Delay Social Security? An Easy Way to Decide

Delay Social Security? An Easy Way to Decide

One of the most heatedly debated questions regarding Social Security (SS) is when to start.  You have the option of initiating benefits as early as age 62 or as late as age 70.  The longer you wait, the greater the monthly payment you will receive over your lifetime.  If you are married, there are various strategies you can follow to maximize your combined lifetime SS income depending on the difference between your ages and your salaries.  But if you’re single, the only choice you really have is the age at which you begin collecting benefits.  I generally recommend always waiting until age 70 unless you need the money sooner or you have a terminal illness or other reason to expect a short remaining lifespan.  (See Is It Better to Take Social Security Early?)  However, many individuals choose to base this very important decision on longevity expectations.  The breakeven point depends on your full retirement age (FRA), but is generally around age 81.  That is, if you expect to die before that age, you would get more from SS if you start your benefits earlier rather than later.  But if you try to make the “when to start” decision on that basis, how do you know when you’re going to pass away?  It turns out there’s an obscure SS rule that eliminates the need to guess.  It allows you to delay your benefits until age 70 but change your mind and completely undo that decision at any time!

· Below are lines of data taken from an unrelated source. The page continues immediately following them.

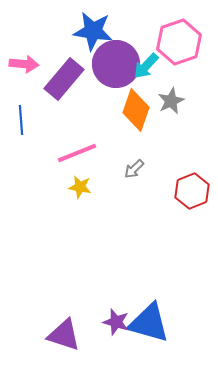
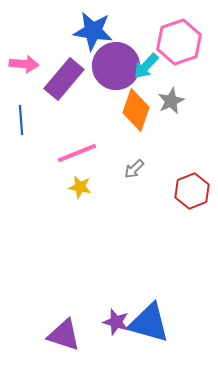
purple circle: moved 2 px down
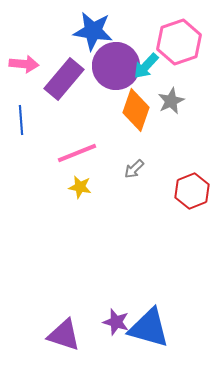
blue triangle: moved 5 px down
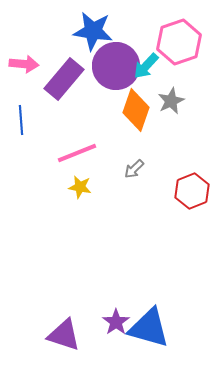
purple star: rotated 20 degrees clockwise
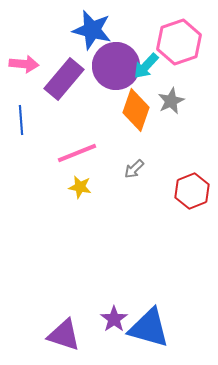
blue star: moved 1 px left, 1 px up; rotated 6 degrees clockwise
purple star: moved 2 px left, 3 px up
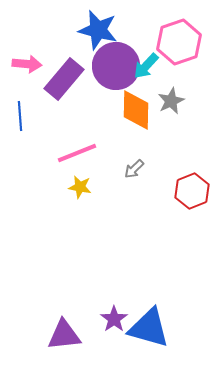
blue star: moved 6 px right
pink arrow: moved 3 px right
orange diamond: rotated 18 degrees counterclockwise
blue line: moved 1 px left, 4 px up
purple triangle: rotated 24 degrees counterclockwise
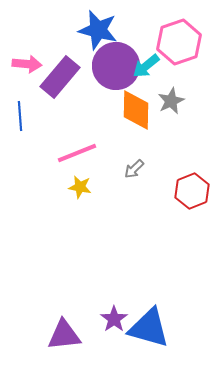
cyan arrow: rotated 8 degrees clockwise
purple rectangle: moved 4 px left, 2 px up
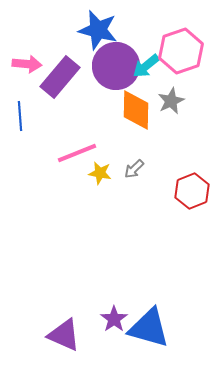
pink hexagon: moved 2 px right, 9 px down
yellow star: moved 20 px right, 14 px up
purple triangle: rotated 30 degrees clockwise
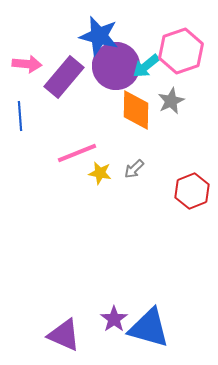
blue star: moved 1 px right, 6 px down
purple rectangle: moved 4 px right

Here’s the way it works.  Let’s suppose that your FRA is age 66 and when you reach that age you are not yet dependent on SS income for your living expenses.  The first step is to file for your SS benefits (i.e. start them) but then immediately suspend them (known as “file & suspend”).  (You will need to do this in person at your local SS office to make sure it is done correctly).  Then simply relax in the knowledge that your future SS benefits are increasing by 8% each year (in addition to any cost of living increases).  If nothing happens to you by the time you reach age 70, your benefits will automatically be activated and your monthly SS payment will have been maximized for the rest of your life.

However, suppose instead that you discover at age 68 that you’ve contracted a rare disease with a life expectancy of only five years.  There’s no point in delaying your SS benefits any more, since you know you will not live long enough to benefit from the higher monthly payment you’d get by waiting until age 70.  But you regret that you didn’t decide to start your benefits earlier.  No problem!  You simply go back to your SS office and request a “reinstatement of benefits that were voluntarily suspended.”  The SSA allows any individual who requested suspension to have his/her benefits reinstated effective for any month during the suspension period.  So in this example, you request that the SSA undo the suspension and reinstate your benefits going all the way back to age 66.  Your monthly payment moving forward will be less than what it would have been had you waited until age 70.  But you’ll get a check for all the benefits accumulated over the previous two years, and you will ultimately end up collecting more money in total from the SSA before you die than if you had waited until age 70.

Surprisingly, the biggest problem with this approach is that few SS employees are trained on it.  Most will tell you that it’s not possible or that it’s limited to only six months’ worth of benefits.  That’s because it’s easy to confuse this rule with a different one where you can undo a delay by requesting retroactive benefits.  You may have to ask to talk to a manager or someone with more knowledge of the rules, or have your financial planner go with you.

Note that you cannot file & suspend prior to your FRA, so this strategy will not help you recover any income you could have gotten had you started SS at the minimum age of 62.  Keep in mind also that this strategy is most effective for single people who have never been married.  Married couples or divorced or widowed individuals have a much more robust (not to mention complex) set of choices available to them for SS income maximization.  Nonetheless, the file & suspend option does give individuals a multi-year period to change their minds about their SS decision.  And it starts with the assumption that you will live a long life.  That’s a pretty good way to plan for your future!